▶ What needs to be done: Your reply should be a faithful copy of the records below, free of pictures.

▶ Material for the task:
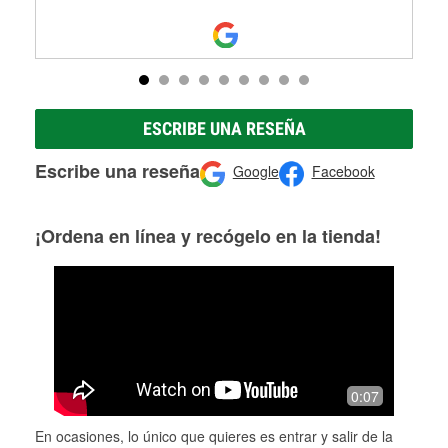
ESCRIBE UNA RESEÑA
Escribe una reseña
Google
Facebook
¡Ordena en línea y recógelo en la tienda!
0:07
En ocasiones, lo único que quieres es entrar y salir de la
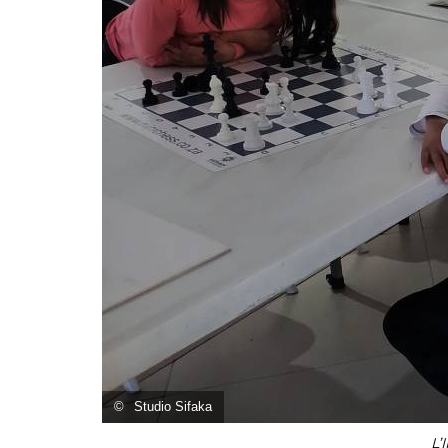
©
Studio Sifaka
L’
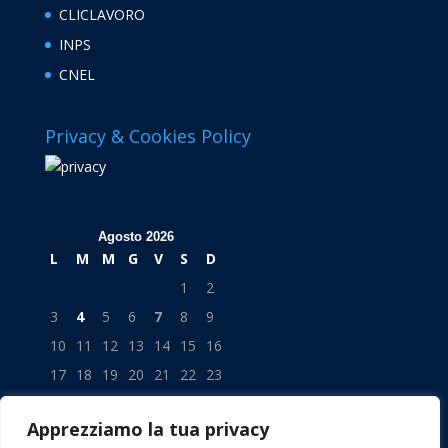
CLICLAVORO
INPS
CNEL
Privacy & Cookies Policy
Agosto 2026
L
M
M
G
V
S
D
1
2
3
4
5
6
7
8
9
10
11
12
13
14
15
16
17
18
19
20
21
22
23
24
25
26
27
28
29
30
Apprezziamo la tua privacy
31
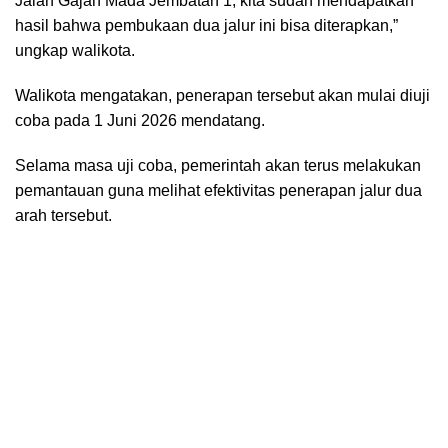
Jalan Gajah Mada Jembatan 1, kita sudah mendapatkan
hasil bahwa pembukaan dua jalur ini bisa diterapkan,”
ungkap walikota.
Walikota mengatakan, penerapan tersebut akan mulai diuji
coba pada 1 Juni 2026 mendatang.
Selama masa uji coba, pemerintah akan terus melakukan
pemantauan guna melihat efektivitas penerapan jalur dua
arah tersebut.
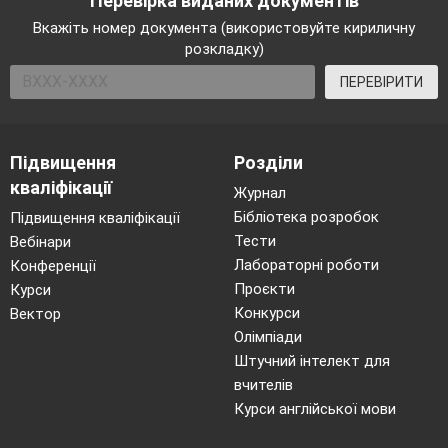
Перевірка виданих документів
Під хвойними лісами в умовах
Вкажіть номер документа (використовуйте кириличну
достатнього зволоження формуються
розкладку)
каштанові ґрунти.
Рельєф – основний чинник утворення
ПЕРЕВІРИТИ
ґрунтів.
Підвищення
Розділи
9.Укажіть правильні твердження щодо
кваліфікації
географічної оболонки та її властивостей.
Журнал
Бібліотека розробок
Підвищення кваліфікації
Повністю до складу географічної
Тести
Вебінари
оболонки входять гідросфера та
Лабораторні роботи
Конференції
атмосфера, частково – біосфера та
Проєкти
Курси
літосфера.
Конкурси
Вектор
Точні межі географічної оболонки
Олімпіади
складно визначити через
взаємопроникнення її частин.
Штучний інтелект для
Завдяки перебуванню води в трьох
вчителів
агрегатних станах відбувається малий
Курси англійської мови
кругообіг у межах географічної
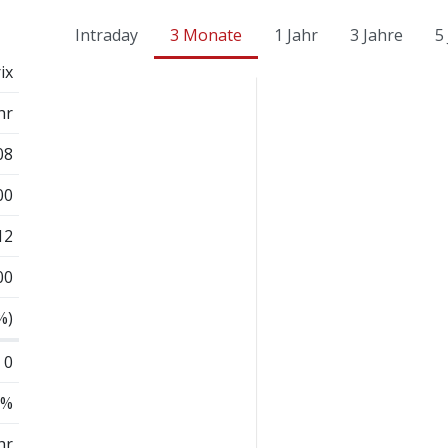
Intraday
3 Monate
1 Jahr
3 Jahre
5
ix
hr
08
00
12
00
%)
0
 %
hr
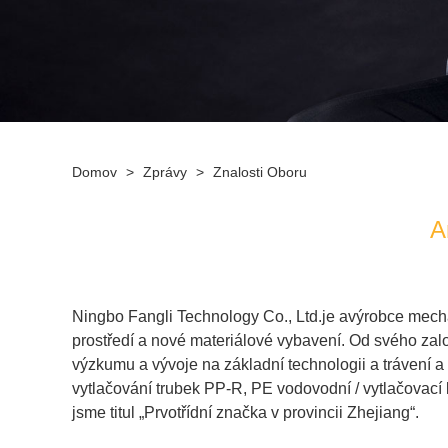
Domov
>
Zprávy
>
Znalosti Oboru
A
Ningbo Fangli Technology Co., Ltd.
je a
výrobce mech
prostředí a nové materiálové vybavení
. Od svého zal
výzkumu a vývoje na základní technologii a trávení a 
vytlačování trubek PP-R
,
PE vodovodní / vytlačovací 
jsme titul „Prvotřídní značka v provincii Zhejiang“.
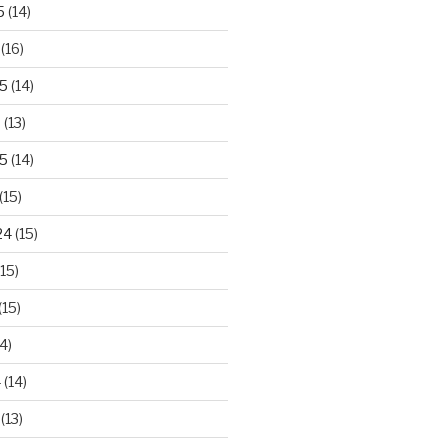
5
(14)
(16)
25
(14)
5
(13)
5
(14)
(15)
24
(15)
15)
(15)
4)
4
(14)
(13)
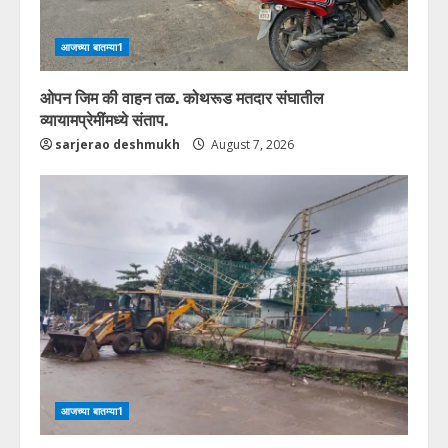
आजच्या बातम्या1
ओपन जिम की वाहन तळ. कोथरूड मतदार संघातील
व्यायामप्रेमींमध्ये संताप.
sarjerao deshmukh
August 7, 2026
आजच्या बातम्या1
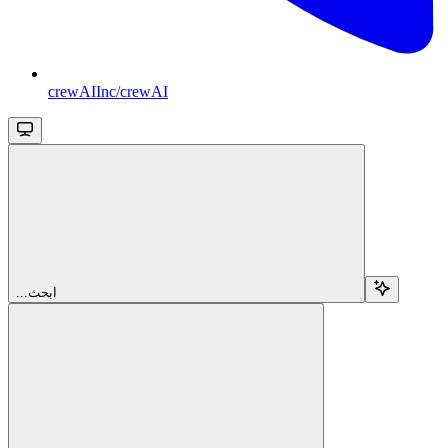
crewAIInc/crewAI
...ابحث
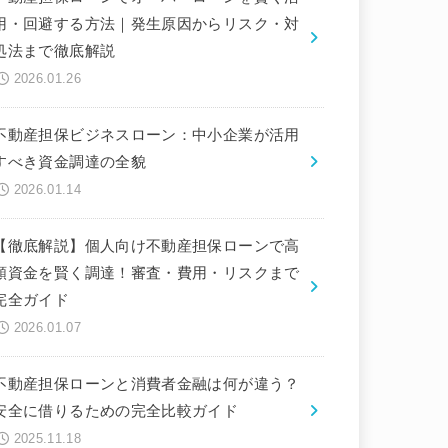
用・回避する方法｜発生原因からリスク・対
処法まで徹底解説
2026.01.26
不動産担保ビジネスローン：中小企業が活用
すべき資金調達の全貌
2026.01.14
【徹底解説】個人向け不動産担保ローンで高
額資金を賢く調達！審査・費用・リスクまで
完全ガイド
2026.01.07
不動産担保ローンと消費者金融は何が違う？
安全に借りるための完全比較ガイド
2025.11.18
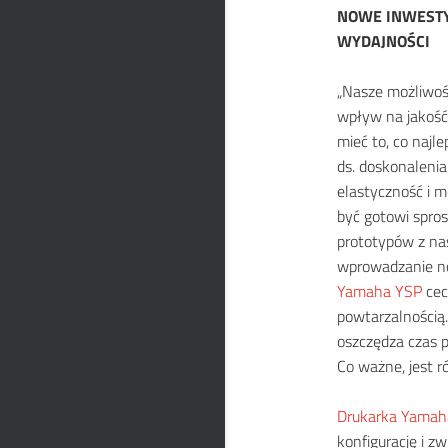
NOWE INWESTYC
WYDAJNOŚCI
„Nasze możliwoś
wpływ na jakość
mieć to, co najl
ds. doskonalenia 
elastyczność i 
być gotowi spro
prototypów z nas
wprowadzanie no
Yamaha YSP
cec
powtarzalnością
oszczędza czas p
Co ważne, jest 
Drukarka Yamah
konfigurację i z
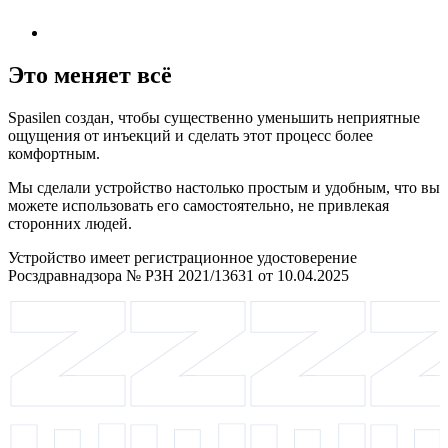
Это меняет всё
Spasilen создан, чтобы существенно уменьшить неприятные
ощущения от инъекций и сделать этот процесс более
комфортным.
Мы сделали устройство настолько простым и удобным, что вы
можете использовать его самостоятельно, не привлекая
сторонних людей.
Устройство имеет регистрационное удостоверение
Росздравнадзора № РЗН 2021/13631 от 10.04.2025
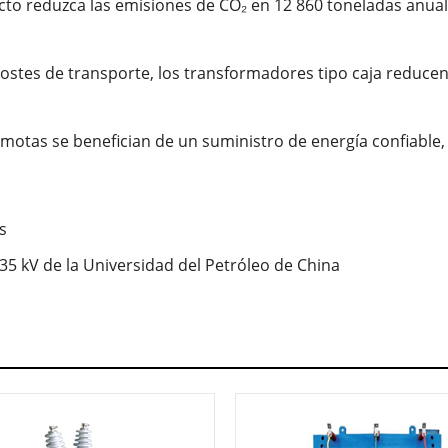
to reduzca las emisiones de CO₂ en 12 860 toneladas anuales
 costes de transporte, los transformadores tipo caja reducen 
emotas se benefician de un suministro de energía confiable,
s
5 kV de la Universidad del Petróleo de China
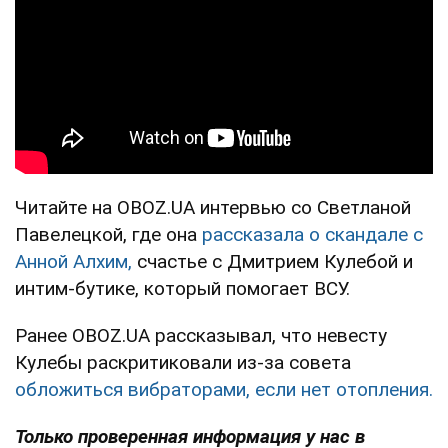
Читайте на OBOZ.UA интервью со Светланой
Павелецкой, где она
рассказала о скандале с
Анной Алхим,
счастье с Дмитрием Кулебой и
интим-бутике, который помогает ВСУ.
Ранее OBOZ.UA рассказывал, что невесту
Кулебы раскритиковали из-за совета
обложиться вибраторами, если нет отопления.
Только проверенная информация у нас в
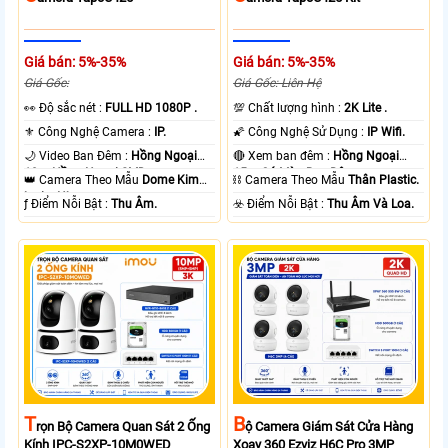
Giá bán: 5%-35%
Giá bán: 5%-35%
Giá Gốc:
Giá Gốc: Liên Hệ
️👀 Độ sắc nét :
FULL HD 1080P .
💯 Chất lượng hình :
2K Lite .
⚜️ Công Nghệ Camera :
IP.
🌠 Công Nghệ Sử Dụng :
IP Wifi.
🌙 Video Ban Đêm :
Hồng Ngoại
🔴 Xem ban đêm :
Hồng Ngoại
10m Hồng Ngoại SMD.
15m Có Màu Ban Ðêm.
👑 Camera Theo Mẫu
Dome Kim
⛓ Camera Theo Mẫu
Thân Plastic.
loại + Nhựa.
️ƒ Điểm Nỗi Bật :
Thu Âm.
️☣️ Điểm Nỗi Bật :
Thu Âm Và Loa.
T
B
Rọn Bộ Camera Quan Sát 2 Ống
Ộ Camera Giám Sát Cửa Hàng
Kính IPC-S2XP-10M0WED
Xoay 360 Ezviz H6C Pro 3MP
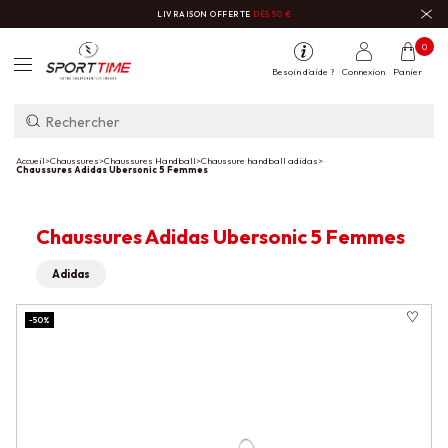
LIVRAISON OFFERTE
DÈS 50 €
0
Besoin d'aide ?
Connexion
Panier
Accueil
>
Chaussures
>
Chaussures Handball
>
Chaussure handball adidas
>
Chaussures Adidas Ubersonic 5 Femmes
Chaussures Adidas Ubersonic 5 Femmes
Adidas
-50%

▶ Reply to the task:
ESCRIBE UNA RESEÑA
Escribe una reseña
Google
Facebook
¡Ordena en línea y recógelo en la tienda!
0:07
En ocasiones, lo único que quieres es entrar y salir de la
©
Studio Sifaka
L’
CLICLAVORO
INPS
CNEL
Privacy & Cookies Policy
Agosto 2026
L
M
M
G
V
S
D
1
2
3
4
5
6
7
8
9
10
11
12
13
14
15
16
17
18
19
20
21
22
23
24
25
26
27
28
29
30
Apprezziamo la tua privacy
31
Jalan Gajah Mada Jembatan 1, kita sudah mendapatkan
hasil bahwa pembukaan dua jalur ini bisa diterapkan,”
ungkap walikota.
Walikota mengatakan, penerapan tersebut akan mulai diuji
coba pada 1 Juni 2026 mendatang.
Selama masa uji coba, pemerintah akan terus melakukan
pemantauan guna melihat efektivitas penerapan jalur dua
arah tersebut.
Перевірка виданих документів
Під хвойними лісами в умовах
Вкажіть номер документа (використовуйте кириличну
достатнього зволоження формуються
розкладку)
каштанові ґрунти.
Рельєф – основний чинник утворення
ПЕРЕВІРИТИ
ґрунтів.
Підвищення
Розділи
9.Укажіть правильні твердження щодо
кваліфікації
географічної оболонки та її властивостей.
Журнал
Бібліотека розробок
Підвищення кваліфікації
Повністю до складу географічної
Тести
Вебінари
оболонки входять гідросфера та
Лабораторні роботи
Конференції
атмосфера, частково – біосфера та
Проєкти
Курси
літосфера.
Конкурси
Вектор
Точні межі географічної оболонки
Олімпіади
складно визначити через
взаємопроникнення її частин.
Штучний інтелект для
Завдяки перебуванню води в трьох
вчителів
агрегатних станах відбувається малий
Курси англійської мови
кругообіг у межах географічної
Intraday
3 Monate
1 Jahr
3 Jahre
5
ix
hr
08
00
12
00
%)
0
 %
hr
Domov
>
Zprávy
>
Znalosti Oboru
A
Ningbo Fangli Technology Co., Ltd.
je a
výrobce mech
prostředí a nové materiálové vybavení
. Od svého zal
výzkumu a vývoje na základní technologii a trávení a 
vytlačování trubek PP-R
,
PE vodovodní / vytlačovací 
jsme titul „Prvotřídní značka v provincii Zhejiang“.
5
(14)
(16)
25
(14)
5
(13)
5
(14)
(15)
24
(15)
15)
(15)
4)
4
(14)
(13)
आजच्या बातम्या1
ओपन जिम की वाहन तळ. कोथरूड मतदार संघातील
व्यायामप्रेमींमध्ये संताप.
sarjerao deshmukh
August 7, 2026
आजच्या बातम्या1
crewAIInc/crewAI
...ابحث
用・回避する方法｜発生原因からリスク・対
処法まで徹底解説
2026.01.26
不動産担保ビジネスローン：中小企業が活用
すべき資金調達の全貌
2026.01.14
【徹底解説】個人向け不動産担保ローンで高
額資金を賢く調達！審査・費用・リスクまで
完全ガイド
2026.01.07
不動産担保ローンと消費者金融は何が違う？
安全に借りるための完全比較ガイド
2025.11.18
NOWE INWESTYC
WYDAJNOŚCI
„Nasze możliwoś
wpływ na jakość
mieć to, co najl
ds. doskonalenia 
elastyczność i 
być gotowi spro
prototypów z nas
wprowadzanie no
Yamaha YSP
cec
powtarzalnością
oszczędza czas p
Co ważne, jest 
Drukarka Yamah
konfigurację i z
Это меняет всё
Spasilen создан, чтобы существенно уменьшить неприятные
ощущения от инъекций и сделать этот процесс более
комфортным.
Мы сделали устройство настолько простым и удобным, что вы
можете использовать его самостоятельно, не привлекая
сторонних людей.
Устройство имеет регистрационное удостоверение
Росздравнадзора № РЗН 2021/13631 от 10.04.2025
to reduzca las emisiones de CO₂ en 12 860 toneladas anuales
 costes de transporte, los transformadores tipo caja reducen 
emotas se benefician de un suministro de energía confiable,
s
5 kV de la Universidad del Petróleo de China
Читайте на OBOZ.UA интервью со Светланой
Павелецкой, где она
рассказала о скандале с
Анной Алхим,
счастье с Дмитрием Кулебой и
интим-бутике, который помогает ВСУ.
Ранее OBOZ.UA рассказывал, что невесту
Кулебы раскритиковали из-за совета
обложиться вибраторами, если нет отопления.
Только проверенная информация у нас в
Giá bán: 5%-35%
Giá bán: 5%-35%
Giá Gốc:
Giá Gốc: Liên Hệ
️👀 Độ sắc nét :
FULL HD 1080P .
💯 Chất lượng hình :
2K Lite .
⚜️ Công Nghệ Camera :
IP.
🌠 Công Nghệ Sử Dụng :
IP Wifi.
🌙 Video Ban Đêm :
Hồng Ngoại
🔴 Xem ban đêm :
Hồng Ngoại
10m Hồng Ngoại SMD.
15m Có Màu Ban Ðêm.
👑 Camera Theo Mẫu
Dome Kim
⛓ Camera Theo Mẫu
Thân Plastic.
loại + Nhựa.
️ƒ Điểm Nỗi Bật :
Thu Âm.
️☣️ Điểm Nỗi Bật :
Thu Âm Và Loa.
T
B
Rọn Bộ Camera Quan Sát 2 Ống
Ộ Camera Giám Sát Cửa Hàng
Kính IPC-S2XP-10M0WED
Xoay 360 Ezviz H6C Pro 3MP
LIVRAISON OFFERTE
DÈS 50 €
0
Besoin d'aide ?
Connexion
Panier
Accueil
>
Chaussures
>
Chaussures Handball
>
Chaussure handball adidas
>
Chaussures Adidas Ubersonic 5 Femmes
Chaussures Adidas Ubersonic 5 Femmes
Adidas
-50%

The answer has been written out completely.